Saved entries:
····················
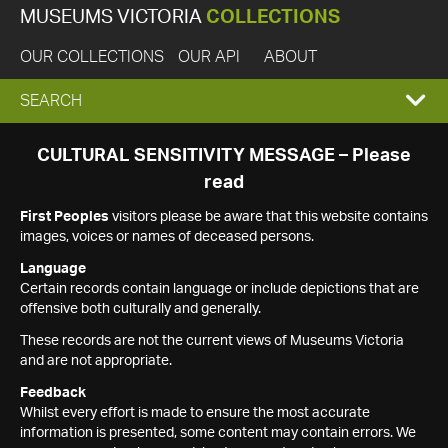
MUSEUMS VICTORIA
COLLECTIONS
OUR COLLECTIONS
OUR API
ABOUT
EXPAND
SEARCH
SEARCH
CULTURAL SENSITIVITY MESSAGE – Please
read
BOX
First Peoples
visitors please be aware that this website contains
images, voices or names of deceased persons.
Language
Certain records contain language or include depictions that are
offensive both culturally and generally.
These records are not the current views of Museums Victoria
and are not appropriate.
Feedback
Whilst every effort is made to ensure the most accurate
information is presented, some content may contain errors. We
····················
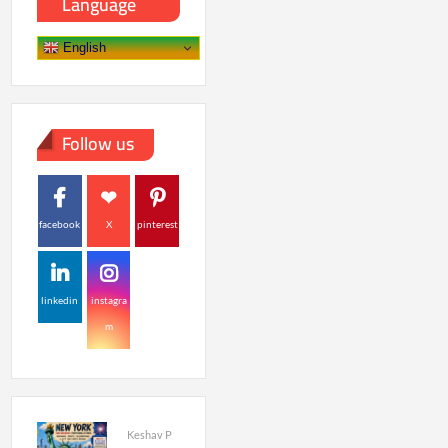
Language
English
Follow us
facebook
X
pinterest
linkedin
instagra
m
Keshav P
····················
From the entries above, copy every line that holds the word "records".

EXERCISE RESPONSE
Certain records contain language or include depictions that are
These records are not the current views of Museums Victoria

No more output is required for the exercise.